Rassembler des experts
En cas de besoin, il a les moyens de travailler en réseau. Ainsi, X‑Mines-Consult rassemble des experts dans des domaines très variés qui se connaissent, s’apprécient, se font confiance et peuvent intervenir conjointement pour résoudre efficacement le problème posé par leurs clients. Des missions d’importance sont alors possibles, même si pour les plus grandes missions internationales les capacités des grands groupes ne peuvent être égalées. Même dans ce cas cependant, le consultant indépendant peut alors jouer un rôle d’assistance non négligeable, comme le démontre l’article de D. Dornbusch, « Le réseau, nouvelle approche du conseil en innovation ».
Partager les risques
Le conseil en innovation met en synergie des acteurs différents, n’ayant pas forcément l’habitude de travailler ensemble. F. Iégy, lui, est un habitué du travail en réseau. Dans son article, « Le conseil individuel et son réseau, une entreprise de demain, le plaisir en plus », il insiste sur « les fertilisations croisées », la flexibilité, le risque partagé.
Épauler les grands
A. Fédon et Robert Cantin dans leur article « Le conseiller indépendant, un complément efficace » vont encore plus loin dans cette démarche en montrant que l’intervention d’un consultant indépendant auprès de grands groupes est non seulement une valeur ajoutée reconnue et appréciée mais est aussi l’avenir de la consultance pour petits et grands cabinets, chacun intervenant sur des points spécifiques et stratégiques des projets.
Réagir vite
Enfin, J.-N. Lefebvre analyse dans un tableau très clair les avantages et les inconvénients des petits et des grands cabinets, après avoir relaté une expérience de collaboration avec un grand cabinet, dans son article « Grande mission pour petit cabinet ».

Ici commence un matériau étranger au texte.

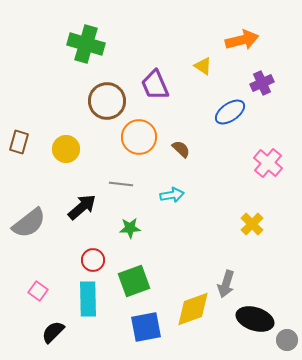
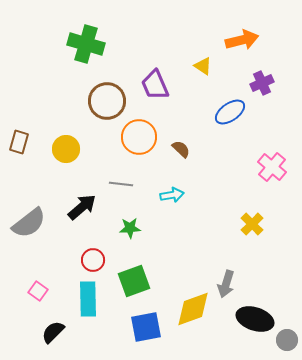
pink cross: moved 4 px right, 4 px down
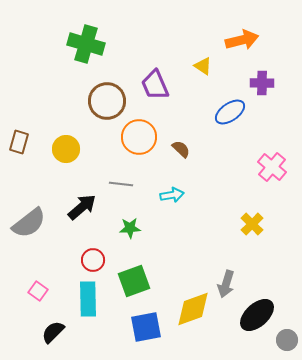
purple cross: rotated 25 degrees clockwise
black ellipse: moved 2 px right, 4 px up; rotated 60 degrees counterclockwise
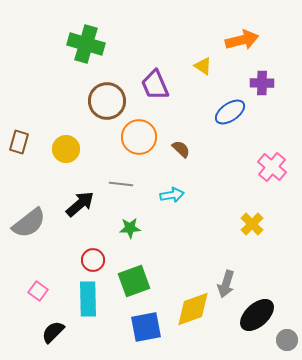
black arrow: moved 2 px left, 3 px up
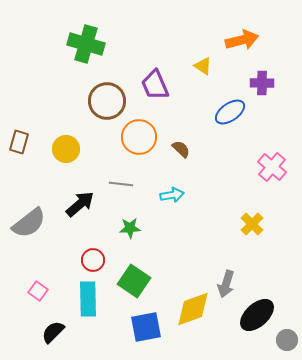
green square: rotated 36 degrees counterclockwise
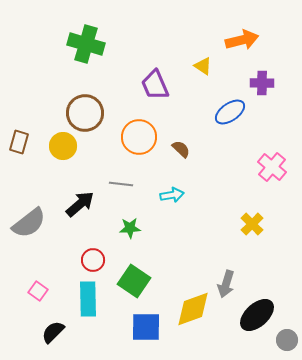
brown circle: moved 22 px left, 12 px down
yellow circle: moved 3 px left, 3 px up
blue square: rotated 12 degrees clockwise
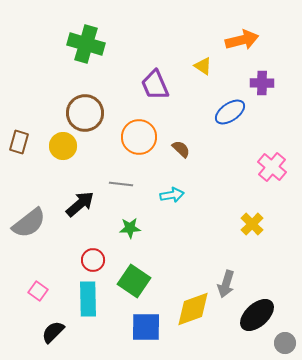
gray circle: moved 2 px left, 3 px down
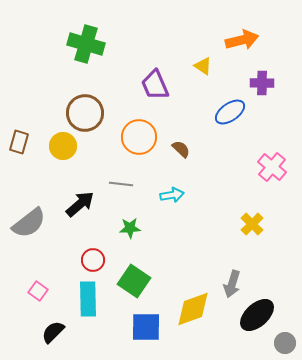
gray arrow: moved 6 px right
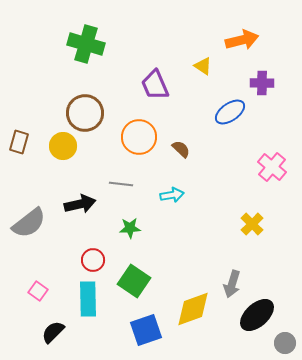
black arrow: rotated 28 degrees clockwise
blue square: moved 3 px down; rotated 20 degrees counterclockwise
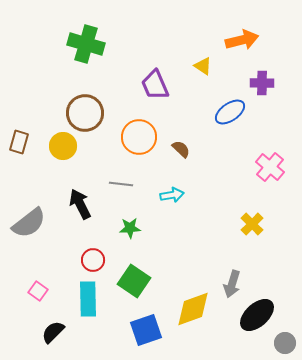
pink cross: moved 2 px left
black arrow: rotated 104 degrees counterclockwise
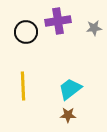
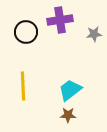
purple cross: moved 2 px right, 1 px up
gray star: moved 6 px down
cyan trapezoid: moved 1 px down
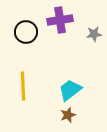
brown star: rotated 21 degrees counterclockwise
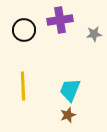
black circle: moved 2 px left, 2 px up
cyan trapezoid: rotated 30 degrees counterclockwise
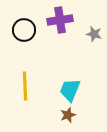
gray star: rotated 21 degrees clockwise
yellow line: moved 2 px right
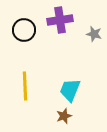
brown star: moved 4 px left, 1 px down
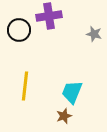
purple cross: moved 11 px left, 4 px up
black circle: moved 5 px left
yellow line: rotated 8 degrees clockwise
cyan trapezoid: moved 2 px right, 2 px down
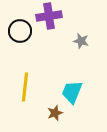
black circle: moved 1 px right, 1 px down
gray star: moved 13 px left, 7 px down
yellow line: moved 1 px down
brown star: moved 9 px left, 3 px up
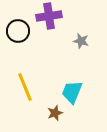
black circle: moved 2 px left
yellow line: rotated 28 degrees counterclockwise
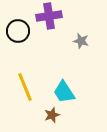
cyan trapezoid: moved 8 px left; rotated 55 degrees counterclockwise
brown star: moved 3 px left, 2 px down
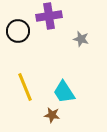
gray star: moved 2 px up
brown star: rotated 28 degrees clockwise
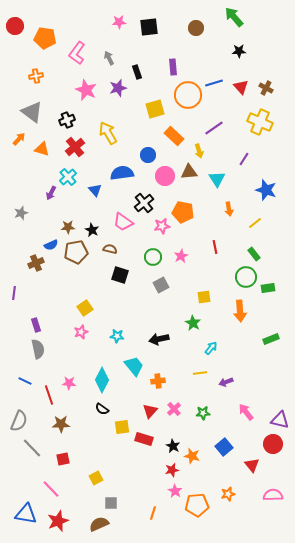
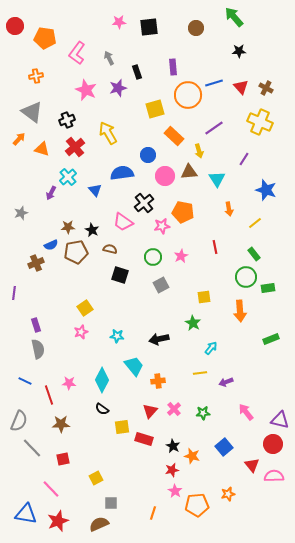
pink semicircle at (273, 495): moved 1 px right, 19 px up
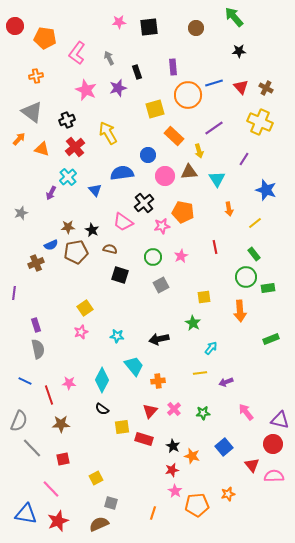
gray square at (111, 503): rotated 16 degrees clockwise
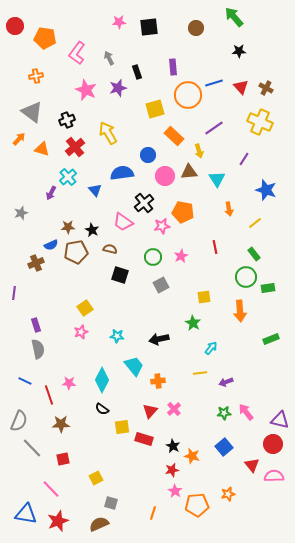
green star at (203, 413): moved 21 px right
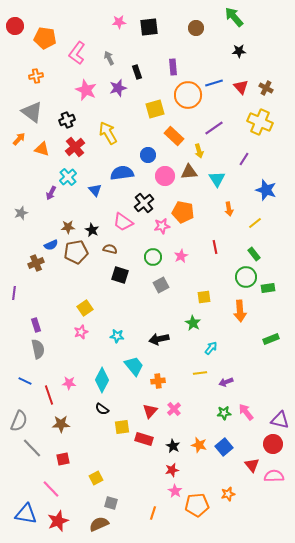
orange star at (192, 456): moved 7 px right, 11 px up
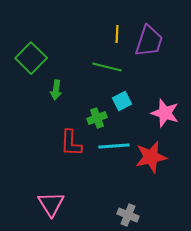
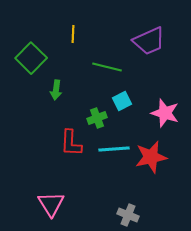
yellow line: moved 44 px left
purple trapezoid: rotated 48 degrees clockwise
cyan line: moved 3 px down
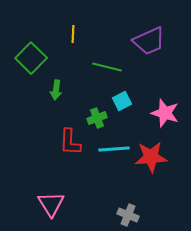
red L-shape: moved 1 px left, 1 px up
red star: rotated 8 degrees clockwise
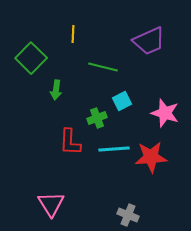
green line: moved 4 px left
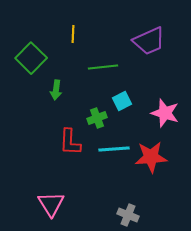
green line: rotated 20 degrees counterclockwise
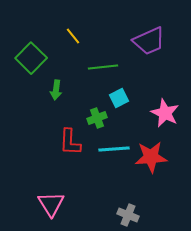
yellow line: moved 2 px down; rotated 42 degrees counterclockwise
cyan square: moved 3 px left, 3 px up
pink star: rotated 8 degrees clockwise
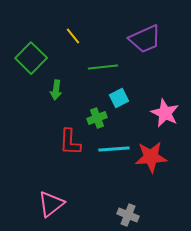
purple trapezoid: moved 4 px left, 2 px up
pink triangle: rotated 24 degrees clockwise
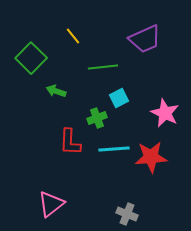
green arrow: moved 1 px down; rotated 102 degrees clockwise
gray cross: moved 1 px left, 1 px up
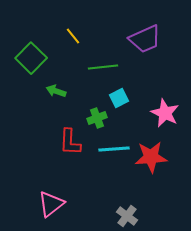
gray cross: moved 2 px down; rotated 15 degrees clockwise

Que ce soit par nécessité ou par choix délibéré, l’indépendant se concentre sur ce qu’il a envie de faire, sur ce qu’il sait faire : il est autonome pour savoir où et comment se diriger ; son approche commerciale ne fait pas appel au dernier cri du marketing, et il n’a pas toujours la réputation d’un cabinet établi, mais il croit à la valeur de ce qu’il propose et réalise. Il se réalise lui-même dans l’exercice de son métier. Il prend soin d’écouter son client et si celui-ci veille à formuler son besoin et à vérifier la pertinence des réponses, l’expérience montre que les résultats sont assurés, avec en plus le plaisir du travail bien fait de part et d’autre.
Les témoignages présentés ici ne donnent évidemment qu’une image partielle de la réalité, mais ils sont autant de parcours humains et professionnels, qui mettent en évidence les spécificités du travail du consultant indépendant, interlocuteur indispensable dans les situations critiques car à la fois homme de réflexion et d’action. Sa pensée nourrit son action et en retour s’en nourrit.